Prince Harry and Meghan Markle have wrapped up their tour of Africa and, by all accounts, it was a huge success. The media, who had been criticizing the Sussexes left and right were noticeably quiet during the tour, with little criticism directed at the couple.
The sneaky ways they won over their critics
Prince Harry and Markle were able to win over the critics in some very subtle ways — from small gestures like giving hugs, to doing away with formalities, to having fun and dancing with fans during their visit.
Vanity Fair reporter Katie Nicholl shared that, according to a source, Prince Harry and Markle planned to “meet as many South Africans as possible and make a difference where they can. This isn’t a holiday and they don’t want it to look like one. Their Royal Highnesses want to do some serious work on the ground, particularly at a community level.”
The Sussexes reportedly requested “minimal fuss, formality, and protocol” during the royal tour, asking that people address them by their first names.
Their informal approach allowed them to really connect with people and their kindness came shining through. The couple seemed genuine, generous and kind, with no worries about boosting their popularity or repairing their image.
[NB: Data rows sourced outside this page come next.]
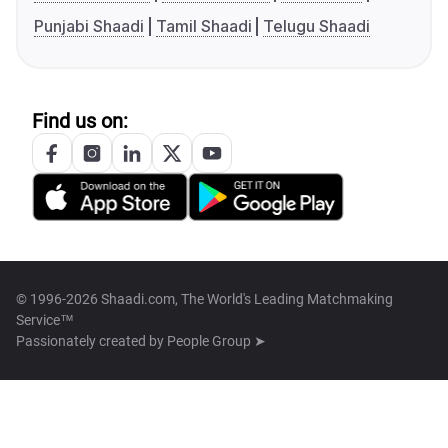
Punjabi Shaadi
Tamil Shaadi
Telugu Shaadi
Find us on:
© 1996-2026 Shaadi.com, The World's Leading Matchmaking
Service™
Passionately created by
People Group ➤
Plus, their fans and critics were thrilled to see baby Archie make his official appearance during the tour when the family sat down with Archbishop Desmond Tutu and his daughter.
The media was hard-pressed to find anything wrong
The royal tour of Africa definitely improved Prince Harry and Markle’s image with the media, as they could only praise the couple’s efforts on the trip.
During a discussion about the Sussexes’ tour, Nine News Australia presenter Tom Steinfort noted: “It’s finally working well for Prince Harry and Meghan because they’re getting rave reviews for their tour of Africa with adorable Archie in tow as well.”
One of his guests could only say: “I’m not going to weigh in, I think I’ll give them the benefit of the doubt, I think both of them were very passionate about these kind of causes… good on them for doing something that matters to them and I’ll leave it at that.”
Steinfort’s other guest added, “I think they’re damned if they do they’re damned if they don’t… But let’s give them a bit of a fair crack at it and let them just try and be the people that they are.”
Even Markle’s biggest critic, Piers Morgan, had some praise for the couple (before he launched into criticism over Prince Harry’s statement about the media bullying Markle). Morgan wrote on the Daily Mail that “their tour of South Africa has been an unqualified success,” sharing, “The Duke and Duchess of Sussex haven’t put a foot wrong as they’ve toured the country shining an important light on many issues from gender violence to poverty and education.”
He added: “They’ve both seemed more relaxed and happy than they’ve appeared for a long time, even dancing for the cameras in front of cheering crowds. They’ve had nothing but praise from the same media that’s been lambasting them, and it’s been entirely justified. They’ve behaved like royals should behave — with dignity, grace, good humour and empathy.”